SMP Racing's exit from the FIA World Endurance Championship may have seemingly come from nowhere, but it was the natural consequence of rules preventing the privateers from challenging Toyota, says Jamie Klein.

#11 SMP Racing BR Engineering BR1: Mikhail Aleshin, Vitaly Petrov, Stoffel Vandoorne

#11 SMP Racing BR Engineering BR1: Mikhail Aleshin, Vitaly Petrov, Stoffel Vandoorne

Rainier Ehrhardt

LMP1 teams deserting the WEC has become an oddly familiar theme in recent years. And while SMP’s bombshell announcement on Monday may not have quite the same ramifications for the series as Audi or Porsche’s departures, it was no less unexpected.

After all, the Russian outfit had lodged a pair of full-season entries for the 2019/20 campaign, joining fellow privateer squads Rebellion Racing and Team LNT in doing so, and based on recent evidence it would have started as heavy favourite in the non-hybrid battle.

But last month’s drubbing for SMP’s pair of BR Engineering BR1s in the Le Mans 24 Hours at the hands of Toyota appears to have prompted a sudden change of heart.

In 2018, the AER-powered, Dallara-built BR1s were too underdeveloped and too unreliable to make much of an impact at La Sarthe, leaving the way clear for main rival Rebellion to scoop unofficial ‘best of the rest’ honours behind the all-conquering TS050 Hybrids.

But this time around, the #11 BR1 shared by Mikhail Aleshin, Vitaly Petrov and Stoffel Vandoorne enjoyed a near-faultless run, delayed only by a puncture and a brief stop to remove pieces of Rebellion debris from the front bodywork. And yet, it still finished six laps down on the Toyotas.

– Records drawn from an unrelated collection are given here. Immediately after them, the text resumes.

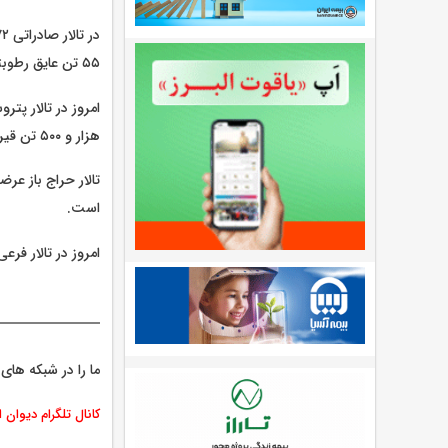
۵۵ تن عایق رطوبتی آماده فروش هستند.
هزار و ۵۰۰ تن قیر و یک هزار و ۸۵۴ تن مواد پلیمری عرضه می‌شود.
است.
امروز در تالار فرعی نیز ۷ هزار و ۳۶ تن محصول 
ما را در شبکه های 
کانال تلگرام دیوان 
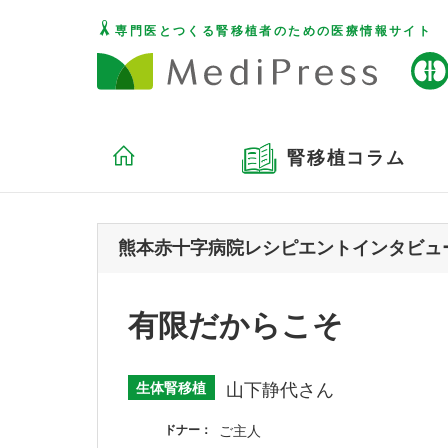
専門医とつくる腎移植者のための医療情報サイト
腎移植コラム
熊本赤十字病院レシピエントインタビュー v
有限だからこそ
生体腎移植
山下静代さん
ドナー
ご主人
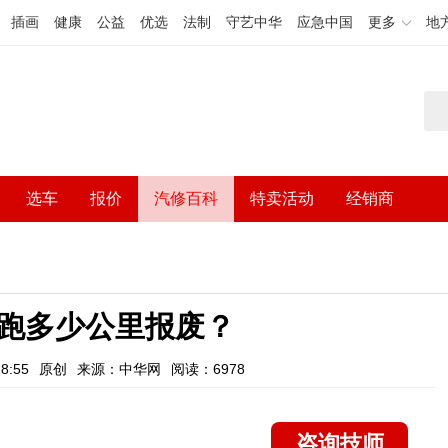
插画
健康
公益
优选
法制
守艺中华
应急中国
更多
地
选车
报价
汽修百科
特卖活动
经销商
跑多少公里报废？
8:55
原创
来源：中华网
阅读：6978
咨询技师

Third place #11 SMP Racing BR Engineering BR1: Mikhail Aleshin, Vitaly Petrov, Stoffel Vandoorne

Third place #11 SMP Racing BR Engineering BR1: Mikhail Aleshin, Vitaly Petrov, Stoffel Vandoorne

Photo by: Nikolaz Godet

And that was after Le Mans organiser the Automobile Club de l’Ouest had promised a closer contest between the two remaining manufacturer LMP1 cars and the privateers following the massive 12-lap advantage the hybrids enjoyed over the opposition in the 2018 race.

The inescapable conclusion was that SMP had gone as far as it could go within the constraints of the current LMP1 regulations. Finishing on the bottom step of the podium this year was tantamount to victory, and challenging Toyota in 2020 would remain impossible.

And given the lofty ambitions of the project established by Boris Rotenberg, which also competes in the Blancpain GT Series and supports Russian drivers at every level of single-seaters, fighting only for third place is of little real interest.

Perhaps the planned ‘handicap’ system, details of which have yet to be finalised, would have levelled the playing field to the extent that SMP could have feasibly nicked a win or two in the shorter WEC races.

But given the failure of the Equivalence of Technology rules to bring the non-hybrid cars anywhere near race wins, it’s not hard to see why SMP would be sceptical about that.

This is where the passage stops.